**TRY IT:**
Search for the word "充电循环以矫正数据" in the entries. Each line that holds it should be copied.

**PROVIDED DATA:**

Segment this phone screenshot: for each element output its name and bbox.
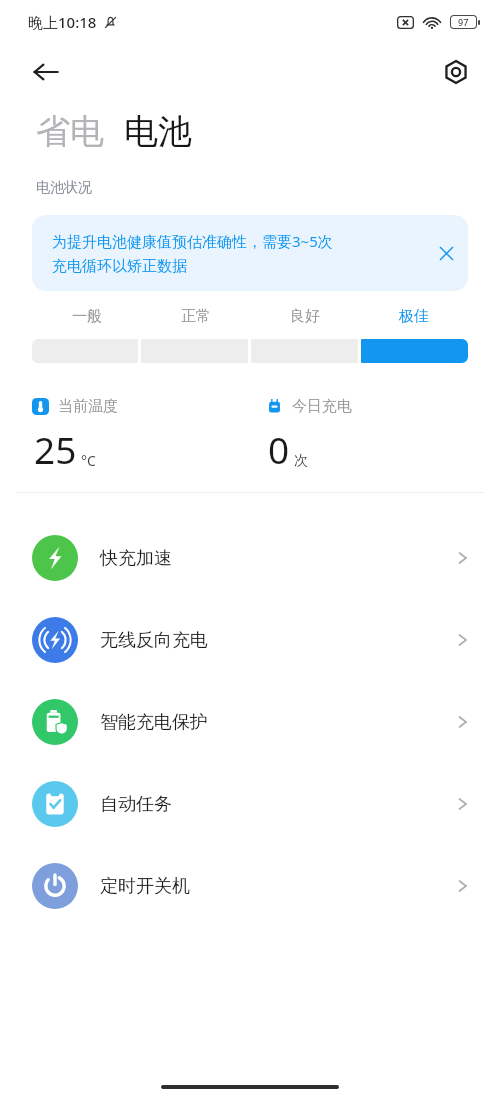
button[interactable]: 自动任务: [0, 763, 500, 845]
staticText: °C: [81, 451, 96, 470]
button[interactable]: Settings: [432, 48, 480, 96]
staticText: 良好: [290, 307, 320, 326]
staticText: 电池: [124, 110, 192, 153]
staticText: 晚上10:18: [28, 12, 97, 32]
staticText: 快充加速: [100, 547, 458, 570]
staticText: 定时开关机: [100, 875, 458, 898]
staticText: 次: [294, 452, 308, 470]
button[interactable]: 无线反向充电: [0, 599, 500, 681]
staticText: 25: [34, 424, 77, 474]
staticText: 0: [268, 424, 290, 474]
staticText: 智能充电保护: [100, 711, 458, 734]
staticText: 当前温度: [58, 397, 118, 416]
staticText: 97: [458, 16, 469, 28]
button[interactable]: 电池: [124, 110, 192, 153]
staticText: 极佳: [399, 307, 429, 326]
staticText: 今日充电: [292, 397, 352, 416]
button[interactable]: Back: [22, 48, 70, 96]
button[interactable]: 智能充电保护: [0, 681, 500, 763]
staticText: 省电: [36, 110, 104, 153]
button[interactable]: 定时开关机: [0, 845, 500, 927]
staticText: 一般: [72, 307, 102, 326]
staticText: 自动任务: [100, 793, 458, 816]
staticText: 无线反向充电: [100, 629, 458, 652]
staticText: 为提升电池健康值预估准确性，需要3~5次 充电循环以矫正数据: [52, 231, 424, 275]
button[interactable]: 快充加速: [0, 517, 500, 599]
staticText: 电池状况: [36, 179, 92, 197]
button[interactable]: 为提升电池健康值预估准确性，需要3~5次 充电循环以矫正数据: [32, 215, 468, 291]
staticText: 正常: [181, 307, 211, 326]
button[interactable]: Close: [424, 231, 468, 275]
button[interactable]: 省电: [36, 110, 104, 153]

**RESPONSE TO THIS EXERCISE:**
staticText: 为提升电池健康值预估准确性，需要3~5次 充电循环以矫正数据: [52, 231, 424, 275]
button[interactable]: 为提升电池健康值预估准确性，需要3~5次 充电循环以矫正数据: [32, 215, 468, 291]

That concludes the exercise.